Un comité d'examen des plaintes serait mis sur pied conformément aux règlements (semblable à la mise en place de la Commission d'examen de l'OPIC) afin de recevoir les plaintes, de les examiner et de mener des enquêtes dans le cadre du processus disciplinaire.

Si le comité d'examen des plaintes souhaite prendre des mesures disciplinaires contre un agent, un tribunal disciplinaire indépendant du comité d'examen des plaintes serait nommé afin d'évaluer le bien-fondé de la demande. Ce tribunal pourrait être composé d'une ou de plusieurs personnes (possiblement un juge à la retraite) qui seraient nommées par le commissaire ou le registraire sur une base ad-hoc à partir d'une liste préétablie pour juger des mesures disciplinaires. Le tribunal détiendrait l'autorité de demander au commissaire ou au registraire de retirer des agents du registre. Les agents pourraient être retirés de façon permanente (c.-à-d. expulsion) ou pour une période déterminée à la fin de laquelle ils pourraient demander à être réinscrits (c.-à-d. suspension). Les décisions du tribunal administratif seraient assujetties aux révisions judiciaires de la Cour fédérale. L'autorité en matière de mesures disciplinaires pourrait être présentée lors d'une mise à jour législative ultérieure.

Modèle 2 : Un modèle mixte de gouvernance

Le modèle mixte de réglementation représente un cadre dans lequel l'autorité en matière de réglementation est partagée par le gouvernement et la profession. Selon ce modèle, le cadre disciplinaire et le code de conduite seraient administrés par un comité tripartite indépendant auquel siégeraient des représentants de l'OPIC, de la profession et des membres indépendants du grand public, comme c'est le cas pour la « Professional Standards Board for Patent and Trademarks Attorneys » de l'Australie. Les membres du comité seraient nommés par le ministre pour une durée précise et le comité serait formé d'un nombre égal d'employés de l'OPIC, d'API et de membres du public (ceux qui ne se qualifient pas en fonction des deux autres groupes).
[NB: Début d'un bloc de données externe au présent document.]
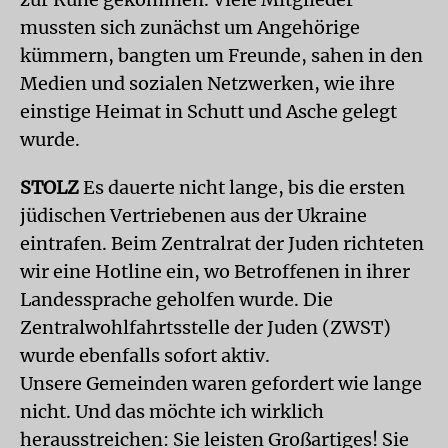
mussten sich zunächst um Angehörige
kümmern, bangten um Freunde, sahen in den
Medien und sozialen Netzwerken, wie ihre
einstige Heimat in Schutt und Asche gelegt
wurde.
STOLZ
Es dauerte nicht lange, bis die ersten
jüdischen Vertriebenen aus der Ukraine
eintrafen. Beim Zentralrat der Juden richteten
wir eine Hotline ein, wo Betroffenen in ihrer
Landessprache geholfen wurde. Die
Zentralwohlfahrtsstelle der Juden (ZWST)
wurde ebenfalls sofort aktiv.
Unsere Gemeinden waren gefordert wie lange
nicht. Und das möchte ich wirklich
herausstreichen: Sie leisten Großartiges! Sie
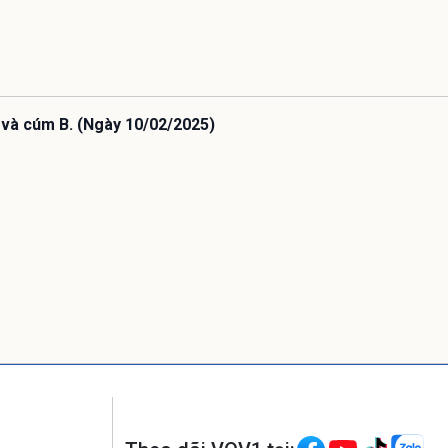
 và cúm B. (Ngày 10/02/2025)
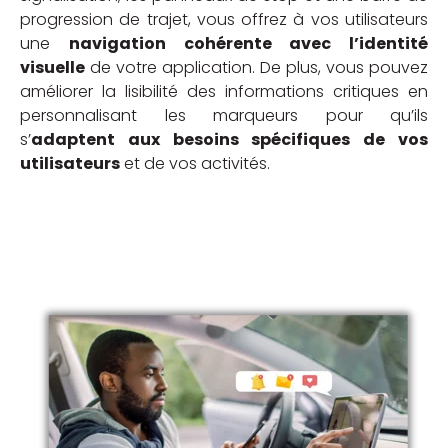
progression de trajet, vous offrez à vos utilisateurs
une
navigation cohérente avec l’identité
visuelle
de votre application. De plus, vous pouvez
améliorer la lisibilité des informations critiques en
personnalisant les marqueurs pour qu’ils
s’
adaptent aux besoins spécifiques de vos
utilisateurs
et de vos activités.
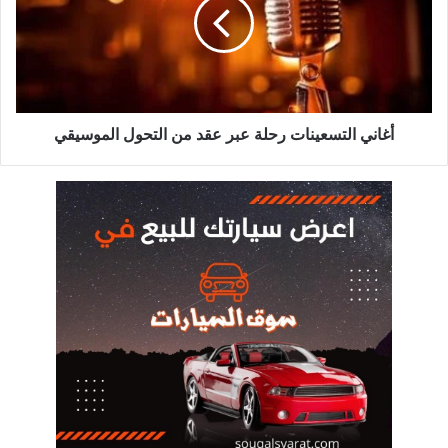
عبر
عقد
من
التحول
الموسيقي
أغاني التسعينات رحلة عبر عقد من التحول الموسيقي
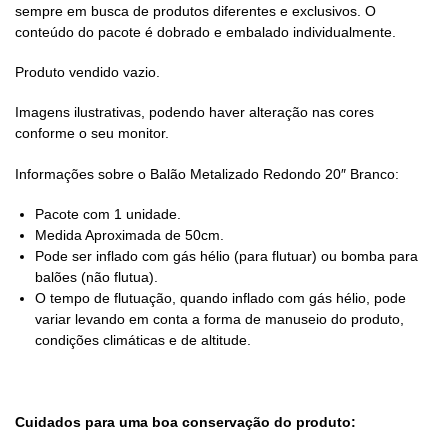
sempre em busca de produtos diferentes e exclusivos. O
conteúdo do pacote é dobrado e embalado individualmente.
Produto vendido vazio.
Imagens ilustrativas, podendo haver alteração nas cores
conforme o seu monitor.
Informações sobre o Balão Metalizado Redondo 20″ Branco:
Pacote com 1 unidade.
Medida Aproximada de 50cm.
Pode ser inflado com gás hélio (para flutuar) ou bomba para
balões (não flutua).
O tempo de flutuação, quando inflado com gás hélio, pode
variar levando em conta a forma de manuseio do produto,
condições climáticas e de altitude.
Cuidados para uma boa conservação do produto:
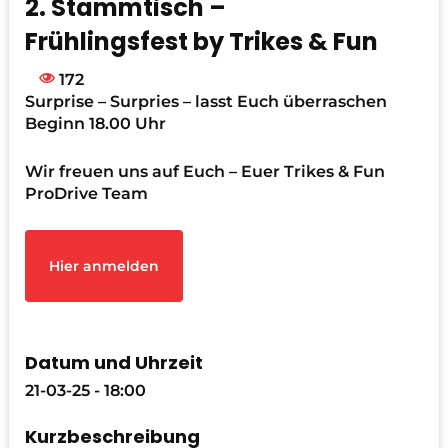
2. Stammtisch –
Frühlingsfest by Trikes & Fun
172
Surprise – Surpries – lasst Euch überraschen
Beginn 18.00 Uhr
Wir freuen uns auf Euch – Euer Trikes & Fun
ProDrive Team
Hier anmelden
Datum und Uhrzeit
21-03-25 - 18:00
Kurzbeschreibung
Le modèle mixte de réglementation vise à assurer un processus équitable pour la profession et le public et que le niveau d'intervention du gouvernement soit approprié. Les représentants du public, de la profession et du bureau du PI seraient sur un pied d'égalité au sein du comité, et ce, afin d'éviter tout conflit d'intérêts perçus par un ou plusieurs des organismes participants. Ce modèle permet aux membres du public et de la profession d'émettre des commentaires et à l'organisme de réglementation de prendre en compte les intérêts de chacune des parties concernées par le cadre de réglementation.

Le comité agirait à titre d'organisme indépendant et serait chargé de recevoir les plaintes, de les examiner et de mener des enquêtes dans le cadre du processus disciplinaire. Si le comité d'examen des plaintes souhaite prendre des mesures disciplinaires contre un agent, un tribunal disciplinaire qui est indépendant du comité serait nommé par le ministre sur une base ad-hoc afin d'évaluer le bien-fondé de la demande. Ce tribunal serait composé d'un expert, par exemple un juge à la retraite, qui entendrait les faits reprochés à l'agent et imposerait des mesures disciplinaires au besoin. Toute partie à l'instance devant le tribunal disciplinaire pourrait interjeter appel à la Cour fédérale.

Modèle 3 : Un modèle de gouvernance auto-réglementé

« Modèle auto-réglementé » désigne un modèle de gouvernance administré et financé par les membres d'une profession, dans le cadre duquel le gouvernement remplit un rôle de surveillance. Le fonctionnement de ce modèle est similaire à la manière dont les agents de brevets et de marques de commerce sont réglementés par l'« Intellectual Property Regulation Board » au Royaume-Uni, ou la manière dont les arpenteurs des terres sont réglementés au Canada. Dans le cadre de ce modèle, le gouvernement proposerait des dispositions législatives visant à créer un collège pour les agents de brevets et de marques de commerce. Le collège serait administré par un conseil formé de plusieurs agents de brevets ou de marques de commerce élus par les membres de la profession, le commissaire aux brevets ou le registraire des marques de commerce, ainsi que par des personnes qui ne sont pas des agents nommés par le ministre. Le conseil aurait le pouvoir de mettre au point des règlements administratifs et, sous réserve de l'approbation du ministre, d'établir des règlements. Le conseil aurait également le pouvoir d'imposer des frais et des cotisations à ses membres pour couvrir les coûts servant à administrer le système. Ce pouvoir pourrait entraîner une augmentation des frais au-delà du niveau actuel.

Les dispositions législatives obligeraient le conseil à établir un comité chargé des plaintes et un comité de discipline. D'autres comités, comme un conseil exécutif ou un comité d'examen, pourraient également être mis sur pied. Le comité chargé des plaintes serait responsable de la réception et de l'examen des plaintes, ainsi que de l'enquête liée aux plaintes dans le cadre du processus disciplinaire. Le comité disciplinaire jouerait le rôle de tribunal disciplinaire, et aurait le pouvoir d'imposer une mesure disciplinaire adéquate. Une partie faisant l'objet de procédures judiciaires devant le comité disciplinaire pourrait interjeter appel auprès de la Cour fédérale.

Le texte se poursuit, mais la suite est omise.